* [Task instructions] Check the lines of the listing below for the word "Home", and state only how many have it.
Information supplied Block Start
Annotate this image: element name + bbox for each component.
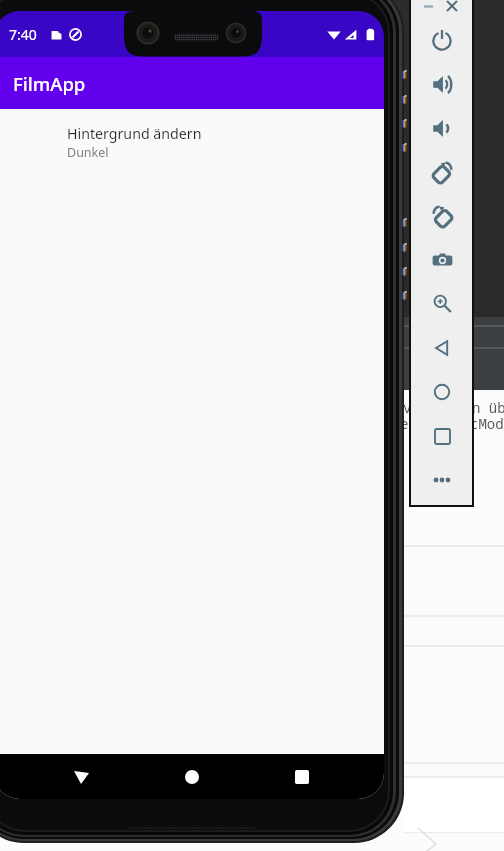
staticText: cMode — [470, 414, 504, 433]
button[interactable]: Volume up — [420, 62, 464, 106]
button[interactable]: Power — [420, 18, 464, 62]
button[interactable]: Minimize — [420, 0, 436, 14]
button[interactable]: Overview — [420, 414, 464, 458]
staticText: n übe — [472, 398, 504, 417]
button[interactable]: Zoom — [420, 282, 464, 326]
staticText: 7:40 — [9, 25, 37, 44]
button[interactable]: Rotate left — [420, 150, 464, 194]
staticText: FilmApp — [13, 71, 86, 96]
staticText: ef — [400, 414, 417, 433]
button[interactable]: Recents — [280, 755, 324, 799]
staticText: Hintergrund ändern — [67, 124, 202, 143]
button[interactable]: Back — [420, 326, 464, 370]
button[interactable]: Take screenshot — [420, 238, 464, 282]
button[interactable]: Home — [170, 755, 214, 799]
button[interactable]: Volume down — [420, 106, 464, 150]
staticText: v — [403, 398, 412, 417]
button[interactable]: Home — [420, 370, 464, 414]
button[interactable]: More — [420, 458, 464, 502]
button[interactable]: Close — [444, 0, 460, 14]
staticText: Dunkel — [67, 144, 109, 161]
button[interactable]: Rotate right — [420, 194, 464, 238]
button[interactable]: Hintergrund ändern — [0, 109, 384, 173]
button[interactable]: Back — [59, 755, 103, 799]
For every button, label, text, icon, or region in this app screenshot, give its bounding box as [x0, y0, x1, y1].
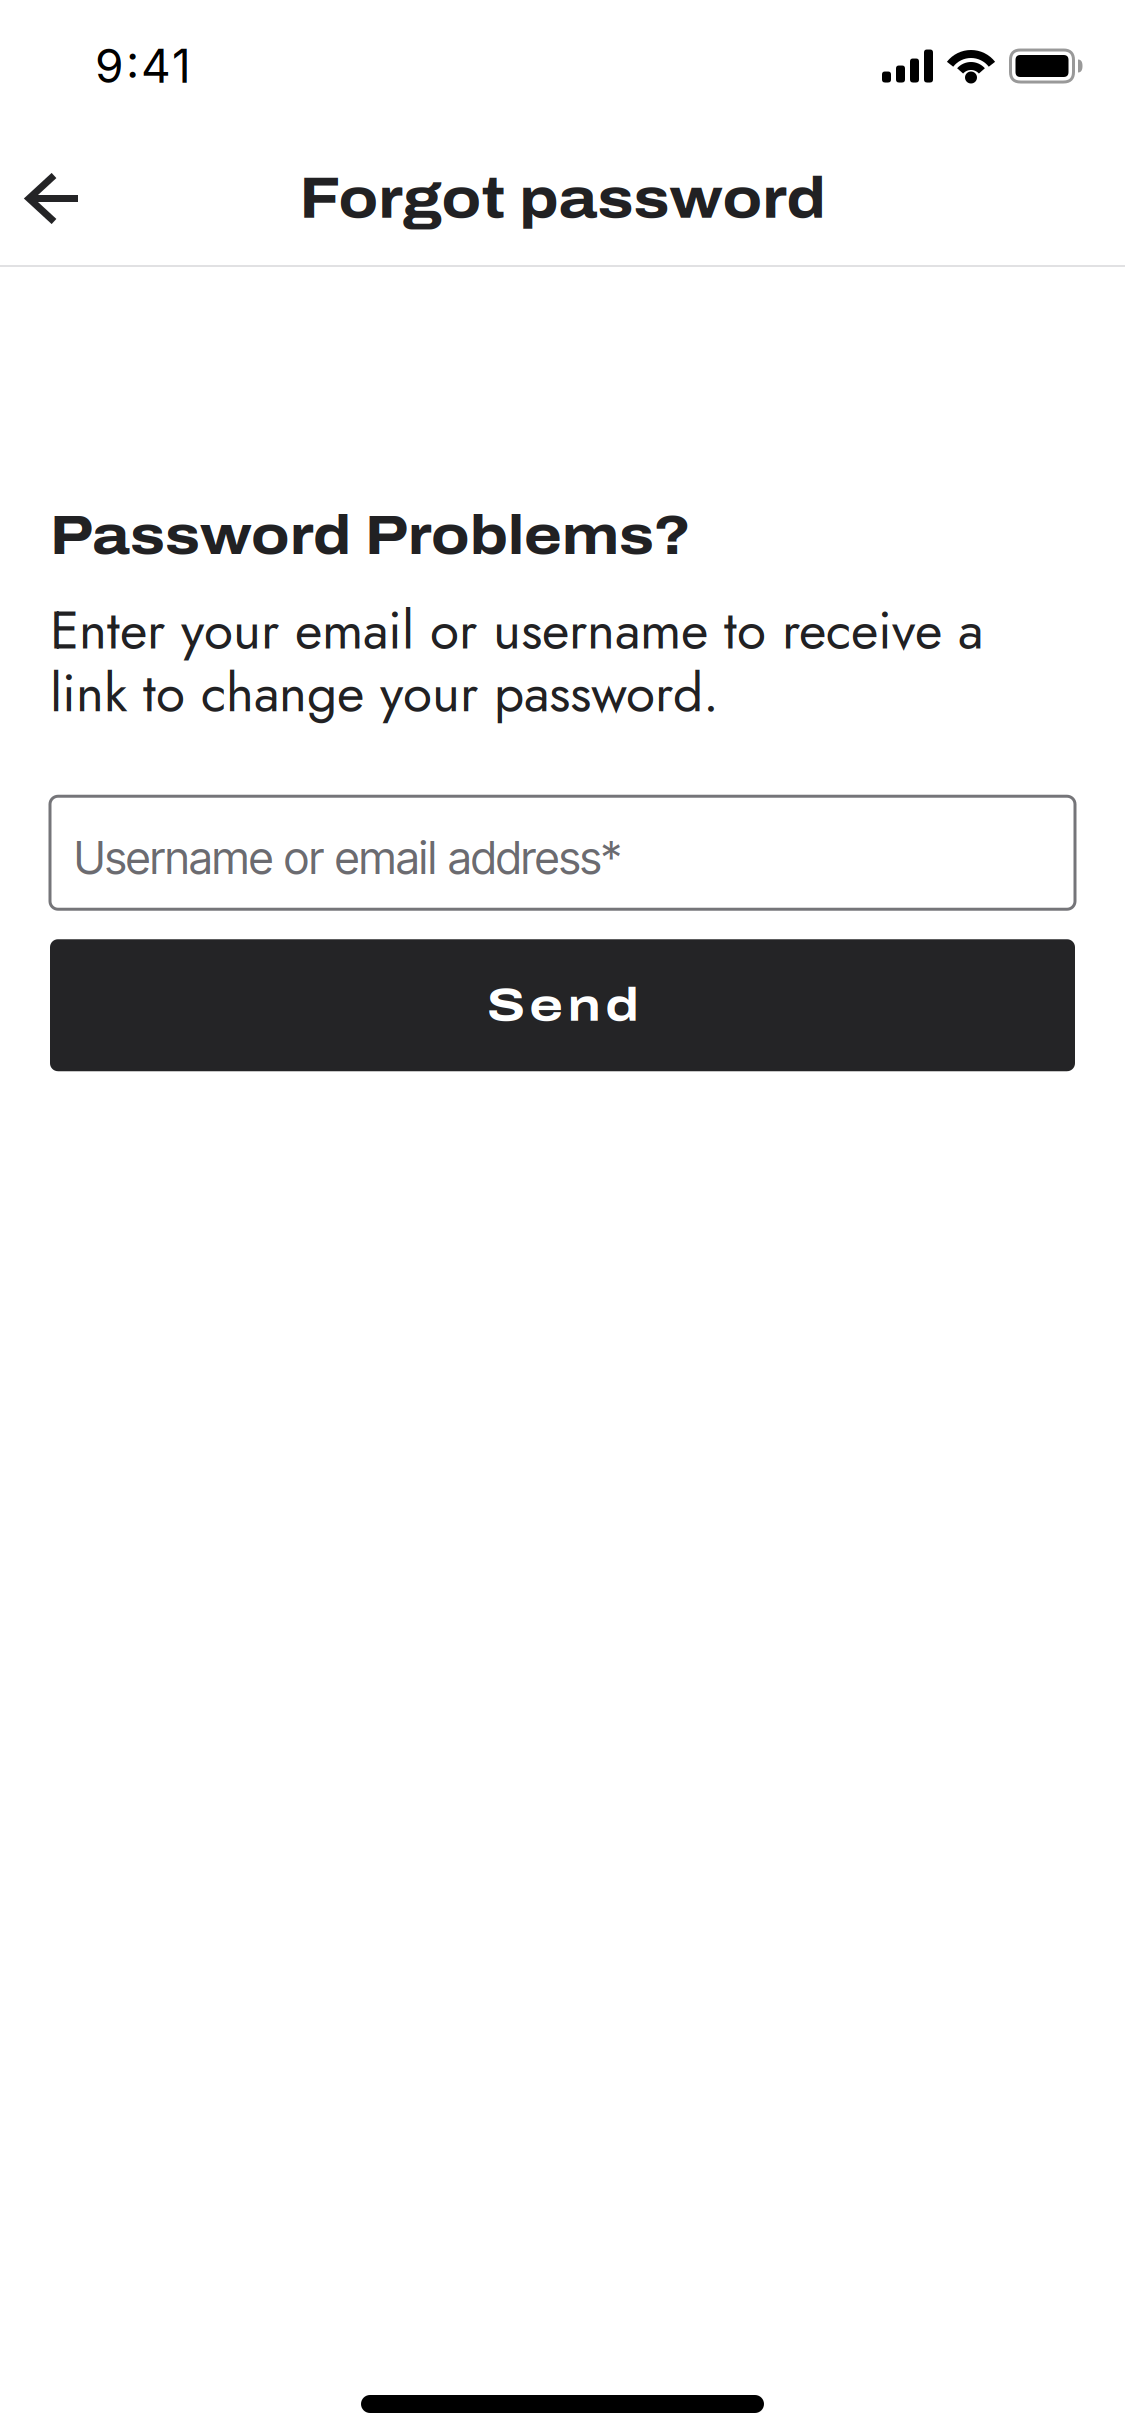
staticText: Send — [487, 980, 638, 1031]
button[interactable]: Back — [0, 160, 101, 238]
button[interactable]: Username or email address — [50, 796, 1075, 909]
staticText: Password Problems? — [50, 505, 691, 566]
button[interactable]: Send — [50, 939, 1075, 1071]
staticText: Enter your email or username to receive … — [50, 599, 983, 724]
staticText: Username or email address* — [74, 830, 621, 885]
staticText: Forgot password — [300, 167, 826, 230]
staticText: 9:41 — [95, 38, 191, 94]
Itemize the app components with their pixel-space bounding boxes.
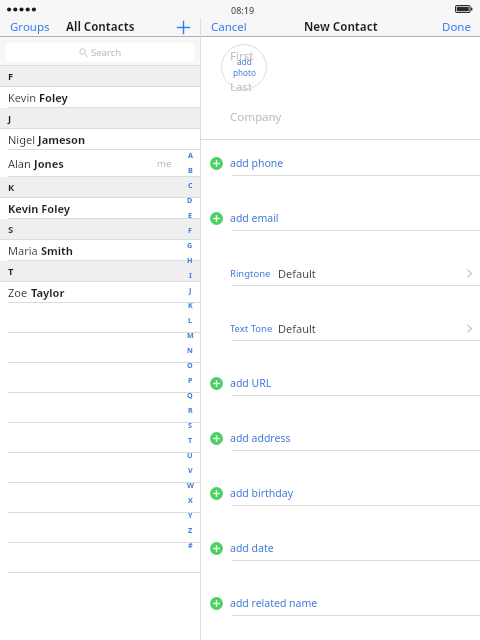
staticText: add email [230, 211, 279, 225]
button[interactable]: Kevin Foley [0, 198, 200, 219]
staticText: Smith [41, 243, 73, 258]
staticText: Ringtone [230, 267, 271, 280]
staticText: Y [188, 510, 193, 520]
staticText: Jones [34, 156, 64, 171]
staticText: G [187, 240, 193, 250]
staticText: add birthday [230, 486, 294, 500]
staticText: X [188, 495, 193, 505]
staticText: Zoe [8, 285, 31, 300]
staticText: Z [188, 525, 193, 535]
staticText: S [188, 420, 192, 430]
staticText: Last [230, 79, 253, 95]
staticText: I [189, 270, 192, 280]
staticText: H [187, 255, 193, 265]
button[interactable]: Last [230, 76, 478, 98]
button[interactable]: Maria [0, 240, 200, 261]
button[interactable]: Add contact [170, 18, 196, 36]
staticText: M [187, 330, 194, 340]
staticText: add URL [230, 376, 272, 390]
button[interactable]: Groups [3, 18, 57, 36]
staticText: 08:19 [231, 4, 255, 16]
button[interactable]: Alan [0, 150, 200, 177]
button[interactable]: add phone [201, 150, 480, 176]
staticText: Kevin [8, 90, 39, 105]
staticText: photo [233, 67, 256, 78]
staticText: add phone [230, 156, 284, 170]
staticText: O [187, 360, 193, 370]
staticText: T [8, 265, 14, 278]
button[interactable]: Alphabet index [183, 147, 197, 552]
staticText: F [8, 70, 14, 83]
staticText: Foley [39, 90, 68, 105]
staticText: L [188, 315, 193, 325]
button[interactable]: add date [201, 535, 480, 561]
staticText: Kevin Foley [8, 201, 71, 216]
staticText: U [187, 450, 193, 460]
staticText: R [188, 405, 193, 415]
button[interactable]: Add photo [221, 44, 267, 90]
staticText: C [188, 180, 193, 190]
button[interactable]: Zoe [0, 282, 200, 303]
staticText: V [188, 465, 193, 475]
staticText: # [188, 540, 193, 550]
staticText: Taylor [31, 285, 65, 300]
button[interactable]: Text Tone [201, 315, 480, 341]
staticText: Default [278, 321, 316, 336]
staticText: add address [230, 431, 291, 445]
staticText: add [237, 56, 252, 67]
button[interactable]: First [230, 45, 478, 67]
staticText: S [8, 223, 14, 236]
staticText: F [188, 225, 192, 235]
staticText: Cancel [211, 19, 247, 35]
staticText: J [8, 112, 12, 125]
button[interactable]: add email [201, 205, 480, 231]
staticText: Search [91, 46, 122, 59]
staticText: T [188, 435, 193, 445]
staticText: D [187, 195, 193, 205]
staticText: Groups [10, 19, 50, 35]
staticText: New Contact [304, 19, 378, 35]
staticText: All Contacts [66, 19, 135, 35]
staticText: Jameson [38, 132, 86, 147]
staticText: P [188, 375, 193, 385]
button[interactable]: Ringtone [201, 260, 480, 286]
staticText: add date [230, 541, 274, 555]
staticText: First [230, 48, 254, 64]
button[interactable]: add address [201, 425, 480, 451]
button[interactable]: Cancel [204, 18, 254, 36]
staticText: Done [442, 19, 471, 35]
button[interactable]: Nigel [0, 129, 200, 150]
staticText: Alan [8, 156, 34, 171]
staticText: me [157, 157, 172, 170]
staticText: B [188, 165, 193, 175]
staticText: E [188, 210, 193, 220]
staticText: add related name [230, 596, 318, 610]
button[interactable]: Kevin [0, 87, 200, 108]
staticText: A [188, 150, 193, 160]
staticText: Q [187, 390, 193, 400]
staticText: N [187, 345, 193, 355]
button[interactable]: Done [433, 18, 480, 36]
button[interactable]: add related name [201, 590, 480, 616]
staticText: K [8, 181, 15, 194]
staticText: Text Tone [230, 322, 273, 335]
staticText: Maria [8, 243, 41, 258]
button[interactable]: add URL [201, 370, 480, 396]
button[interactable]: Company [230, 106, 478, 128]
button[interactable]: Search [6, 43, 194, 62]
staticText: K [188, 300, 193, 310]
staticText: Company [230, 109, 282, 125]
staticText: J [189, 285, 192, 295]
staticText: Nigel [8, 132, 38, 147]
button[interactable]: add birthday [201, 480, 480, 506]
staticText: W [187, 480, 194, 490]
staticText: Default [278, 266, 316, 281]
Information supplied Block End
* [Output of the task] 2